Madame Laure CHASSAGNE, Présidente, assistée de Monsieur Frédéric KAMOWSKI et Monsieur Philippe LEGRAND, assesseurs, et de Madame Christelle AMICE, Greffier.
Lors du délibéré :
Présidente : Laure CHASSAGNE, Juge
Assesseur : Frédéric KAMOWSKI, Assesseur salarié
Assesseur : Philippe LEGRAND, Assesseur non salarié
JUGEMENT
Prononcé publiquement, par mise à disposition au greffe, par jugement contradictoire et en premier ressort, par Laure CHASSAGNE, Juge, assistée de Christelle AMICE, Greffier.
Transmis par RPVA à : Maître Philippe MARION de la SELEURL AD LEGEM AVOCATS, Me Charlie DESCOINS
EXPOSE DU LITIGE
M. [L] [N] occupe l’emploi de machiniste receveur à la [21] ([20]) depuis l’année 2013.
Il a été victime d’un accident de travail le 1er juillet 2022 alors qu’il conduisait un bus.
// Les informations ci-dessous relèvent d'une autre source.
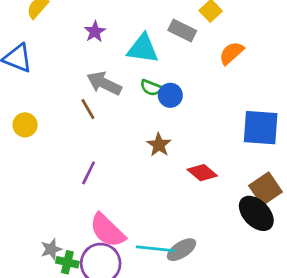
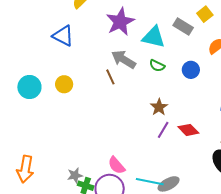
purple star: (95, 32) -> (120, 22), size x1.8
blue circle: (170, 95) -> (191, 70), moved
purple line: (89, 173) -> (163, 130), moved
pink semicircle: (107, 230) -> (116, 165), size x0.7

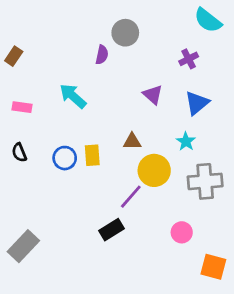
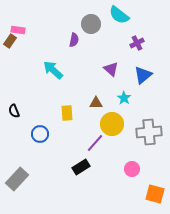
cyan semicircle: (208, 20) -> (119, 15), moved
pink rectangle: (22, 107) -> (18, 30), moved
cyan star: (186, 141) -> (124, 98), moved
blue circle: (65, 158) -> (40, 134), moved

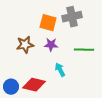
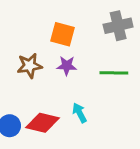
gray cross: (72, 17) -> (118, 26), moved
cyan arrow: (60, 70) -> (80, 113), moved

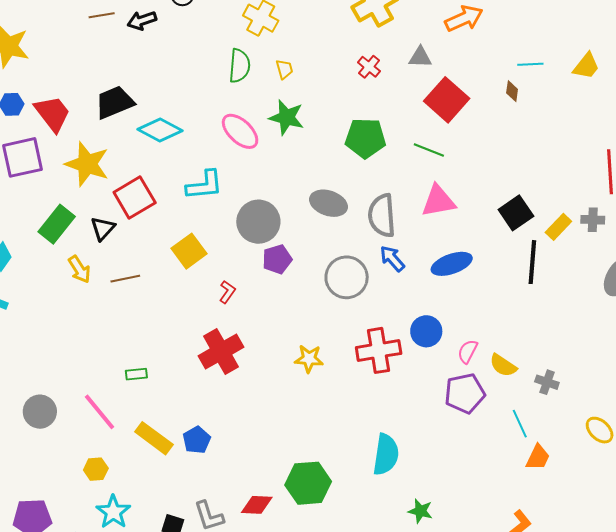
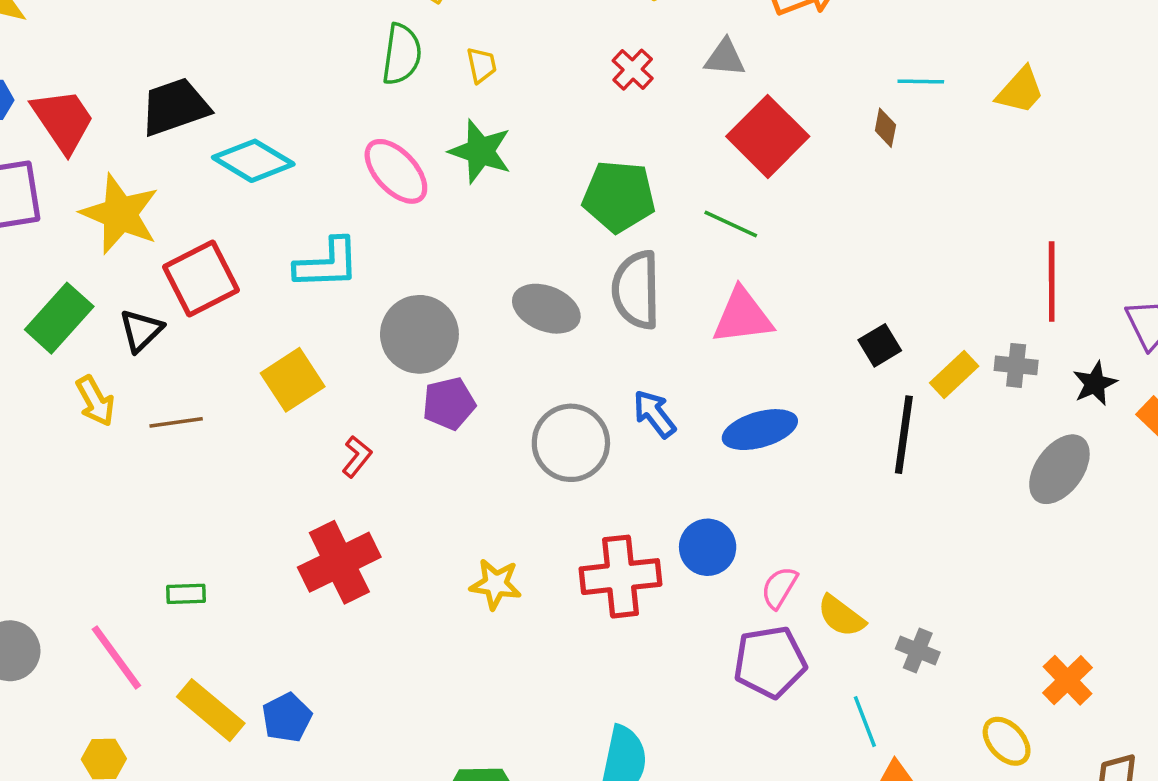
black square: (516, 213) -> (880, 345), size x0.7
gray semicircle: (382, 216) -> (636, 290), moved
La déclaration d’accident du travail fait état des circonstances suivantes : « L’agent déclare : une cliente est entrée dans mon bus et est redescendue précipitamment et en courant est passée devant mon bus. J’ai vu dans mon rétroviseur une voiture qui arrivait. J’ai klaxonné pour avertir la cliente mais le côté et le rétroviseur de la voiture a quand même percuté la cliente. J’ai alors appelé la régulation pour aviser puis j’ai porté assistance à la personne. Les pompiers et la police sont venus et ont transporté la victime à l’hôpital ».
Le certificat médical initial du 1er juillet 2022 par le docteur [I] a constaté : « choc et anxiété réactionnelle » et a prescrit un arrêt de travail jusqu’au 9 juillet 2022. Cet arrêt a été prolongé jusqu’au 14 mars 2024.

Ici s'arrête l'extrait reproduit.